Now, I'm fairly certain that everyone who deigns to call themselves a human is familiar with that trademark bloated, ribboned head and microscopic face that is cryptically called "Hello Kitty." I don't really get the name, but I think the entire Hello Kitty idea is Japanese, and that's enough to justify the poor use of English and the amazingly small size of all those Hello Kitty products, from those little, tiny pencil case things to little umbrellas, to all kinds of weird, overly shrunk note pads and miniature office product stuff that was the mainstay of the Hello Kitty line. Seeing all of these fine Hello Kitty products caused me to lapse into this fantasy:

The Hello Kitty Company is in big financial trouble. They need to expand their market, for the government has recently restricted the amount of desk items 8-year old girls can own, severely cutting Hello Kitty's core market. Somehow the Kitty corporation must expand their market without altering their product line. How can they do this? Advertising. Image.

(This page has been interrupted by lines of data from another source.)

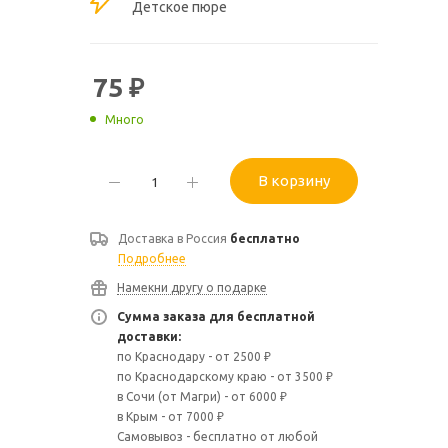
Детское пюре
75
₽
Много
В корзину
Доставка в
Россия
бесплатно
Подробнее
Намекни другу о подарке
Сумма заказа для бесплатной
доставки:
по Краснодару - от 2500 ₽
по Краснодарскому краю - от 3500 ₽
в Сочи (от Магри) - от 6000 ₽
в Крым - от 7000 ₽
Самовывоз - бесплатно от любой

Researchers for the Hello Kitty company determine that the group with the most money to spend is the 22-30 year old urban executive male group. These people, they determine, must become Hello Kitty's new market.

An intensive advertizing blitz begins. A new series of ads in magazines such as Fortune, Esquire, GQ, Playboy, and Time feature attractive young men, dressed in smart italian suits with adoring babes hanging all over them writing in Hello Kitty note pads with tiny Hello Kitty pencils. The only copy for the ad is at the bottom, where, in bold type, it reads "Hello, kitty."

Then the TV ads begin. One has a young executive on the go, waking up, brushing his teeth with two Hello Kitty toothbrushes held together with Hello Kitty pigtail holders, getting dressed in a business suit and Hello Kitty pin, and putting important documents in a small Hello Kitty duffel. Then the scene cuts to him in a board room, drawing important looking graphs on a Hello Kitty washable note board with a Hello Kitty marker. After being congratulated by the boss and receiving adoring looks from an attractive female colleague, the young executive looks into the camera and says "Hello, kitty."

Another version would feature a similarly studly guy zooming around in a '65 Corvette convertible covered with Hello Kitty puffy stickers. After zooming around a corner and picking up a dozen or so swooning women, the young adonis would look into the camera and say, "Hello, kitty."

Now, I'm not exactly sure what this little flight of fancy means, but I find the images particularly amusing and, in fact, quite gripping. I am not sure of the financial status of the Hello Kitty company (I lost controlling interest after the stock crash of '89) but I can still dream. Or maybe it's just that damn lovable mouthless kitty herself that makes me so amused. I don't know. Regardless, it's printed now and not all of the gold in my refrigerator can change that. So I hope you enjoyed, and, I trust, grew a little. Solidarity.